The long-running and controversial debate between the Tasmanian legal establishment and thousands of Neill-Fraser’s supporters, has seen the Crown’s case now come down to the very DNA deposit (that of Meaghan Vass) that the prosecutor at trial dismissed as a ‘red herring’. That DNA deposit is the subject of the appeal.
The Crown continues to maintain its position: that the DNA deposit is irrelevant because (they claim) its manner and time of deposit is uncertain. Expert evidence (they say) is ambivalent: it may have been transferred, it may have been deposited a day or three after the murder. It denies the validity of the Vass eye-witness testimony: that she was at the crime scene at the relevant time and Neill-Fraser wasn’t there. At best, the Crown is in fact providing reasonable doubt ….
But what the Crown has done here is really to obfuscate, to make the relevance of the DNA the central issue, the key element on which to refute Neill-Fraser’s application. Rather like the magician who attracts attention with his left hand while his right hand preforms the trick. Misdirection, as it’s called.
If the High Court were to find that the expert testimony does not support the appellant’s claim that it was deposited as Neill-Fraser’s legal team claims, it may dismiss the appeal. In other words, the defendant will have had the presumption of her innocence trashed.

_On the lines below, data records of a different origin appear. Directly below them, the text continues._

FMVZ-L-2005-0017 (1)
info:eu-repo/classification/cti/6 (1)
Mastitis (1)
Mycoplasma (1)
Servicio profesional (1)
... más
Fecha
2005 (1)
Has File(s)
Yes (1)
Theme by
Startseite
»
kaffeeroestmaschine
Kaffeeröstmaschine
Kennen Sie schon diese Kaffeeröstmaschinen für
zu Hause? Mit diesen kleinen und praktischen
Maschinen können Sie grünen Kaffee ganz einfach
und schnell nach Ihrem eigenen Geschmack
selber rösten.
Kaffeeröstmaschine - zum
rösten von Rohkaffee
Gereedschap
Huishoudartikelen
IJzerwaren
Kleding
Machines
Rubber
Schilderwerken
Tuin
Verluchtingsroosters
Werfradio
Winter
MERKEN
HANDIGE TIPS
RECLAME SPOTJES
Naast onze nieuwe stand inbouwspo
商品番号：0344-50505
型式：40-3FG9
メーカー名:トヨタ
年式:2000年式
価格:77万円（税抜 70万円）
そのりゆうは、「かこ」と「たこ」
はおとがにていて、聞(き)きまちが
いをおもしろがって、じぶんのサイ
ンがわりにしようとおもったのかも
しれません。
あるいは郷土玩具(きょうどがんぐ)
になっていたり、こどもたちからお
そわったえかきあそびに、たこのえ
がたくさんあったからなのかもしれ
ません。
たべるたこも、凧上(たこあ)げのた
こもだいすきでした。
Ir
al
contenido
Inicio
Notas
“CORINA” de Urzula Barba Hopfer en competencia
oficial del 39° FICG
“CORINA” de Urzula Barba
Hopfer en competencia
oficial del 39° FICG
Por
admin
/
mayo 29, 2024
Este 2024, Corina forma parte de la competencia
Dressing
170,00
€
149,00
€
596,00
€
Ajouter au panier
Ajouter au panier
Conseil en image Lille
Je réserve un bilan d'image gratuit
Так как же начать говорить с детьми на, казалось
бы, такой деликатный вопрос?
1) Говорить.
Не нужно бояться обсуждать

And the question thus exposed would be : how does that decision turn the Crown’s assertion into evidence that Neill-Fraser murdered Bob Chappell? It simply means that, according to the court, Vass was not there at the relevant time and therefore could not testify to Neill-Fraser’s absence. That is not evidence of Neill-Fraser’s presence.
And in turn, that means that Neill-Fraser would remain convicted of murder in the absence of evidence beyond reasonable doubt.

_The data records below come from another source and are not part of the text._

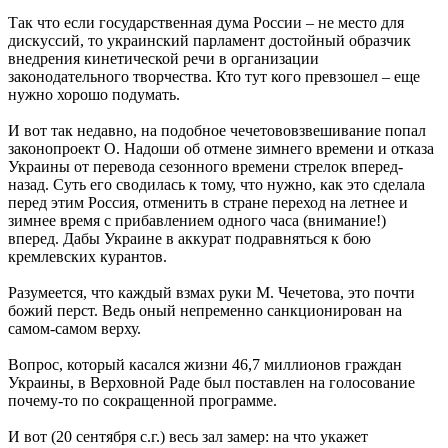
Так что если государственная дума России – не место для
дискуссий, то украинский парламент достойный образчик
внедрения кинетической речи в организации
законодательного творчества. Кто тут кого превзошел – еще
нужно хорошо подумать.
И вот так недавно, на подобное чечетововзвешивание попал
законопроект О. Надоши об отмене зимнего времени и отказа
Украины от перевода сезонного времени стрелок вперед-
назад. Суть его сводилась к тому, что нужно, как это сделала
перед этим Россия, отменить в стране переход на летнее и
зимнее время с прибавлением одного часа (внимание!)
вперед. Дабы Украине в аккурат подравняться к бою
кремлевских курантов.
Разумеется, что каждый взмах руки М. Чечетова, это почти
божий перст. Ведь оный непременно санкционирован на
самом-самом верху.
Вопрос, который касался жизни 46,7 миллионов граждан
Украины, в Верховной Раде был поставлен на голосование
почему-то по сокращенной программе.
И вот (20 сентября с.г.) весь зал замер: на что укажет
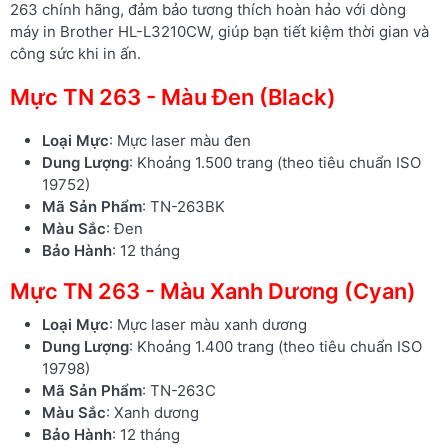
263 chính hãng, đảm bảo tương thích hoàn hảo với dòng
máy in Brother HL-L3210CW, giúp bạn tiết kiệm thời gian và
công sức khi in ấn.
Mực TN 263 - Màu Đen (Black)
Loại Mực
: Mực laser màu đen
Dung Lượng
: Khoảng 1.500 trang (theo tiêu chuẩn ISO
19752)
Mã Sản Phẩm
: TN-263BK
Màu Sắc
: Đen
Bảo Hành
: 12 tháng
Mực TN 263 - Màu Xanh Dương (Cyan)
Loại Mực
: Mực laser màu xanh dương
Dung Lượng
: Khoảng 1.400 trang (theo tiêu chuẩn ISO
19798)
Mã Sản Phẩm
: TN-263C
Màu Sắc
: Xanh dương
Bảo Hành
: 12 tháng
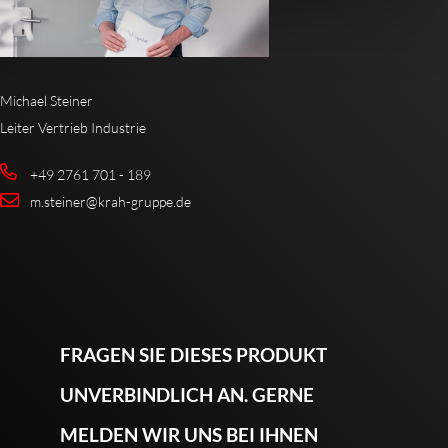
Michael Steiner
Leiter Vertrieb Industrie
+49 2761 701 - 189
m.steiner@krah-gruppe.de
FRAGEN SIE DIESES PRODUKT
UNVERBINDLICH AN. GERNE
MELDEN WIR UNS BEI IHNEN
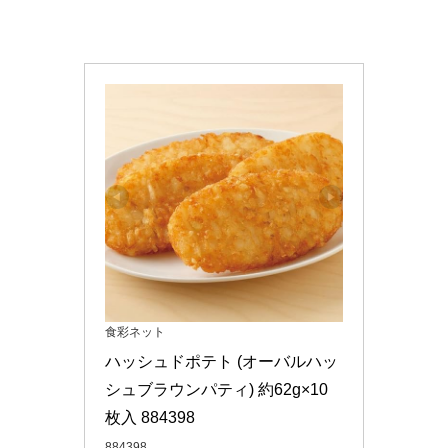
食彩ネット
ハッシュドポテト (オーバルハッ
シュブラウンパティ) 約62g×10
枚入 884398
884398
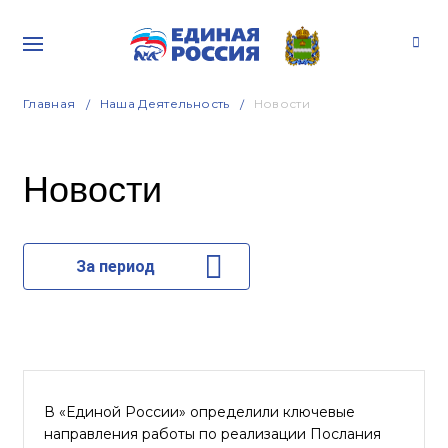
Главная
Наша Деятельность
Новости
Новости
За период
В «Единой России» определили ключевые
направления работы по реализации Послания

In several previous articles, we have argued that there is a logical flaw in the assertion that Vass was making up her evidence about what she saw. It may be that she gave conflicting accounts, but that doesn’t explain why she would admit to the world on 60 Minutes (in March 2019) that as then a homeless 16 year old, she was an eye witness to what ended up as a death (probably manslaughter). She stood to gain nothing and lose everything
But if the court grants leave and hears the appeal, Neill-Fraser’s legal representatives would be entitled to point out how the Crown, in the absence of probative evidence, reversed the onus of proof, challenging Neill-Fraser to prove her innocence.
The Crown did not provide any evidence that Neill-Fraser was on board the yacht (the crime scene), that she murdered Chappell, or that she disposed of his body. It was all speculation.
Her success at this appeal would provide some assurance that the outrageous mishandling of her case by the Crown does not provide unacceptable precedents, from the prejudicial speculations of the prosecution and prejudicial remarks by the trial judge, to the inadmissibility of forensic evidence.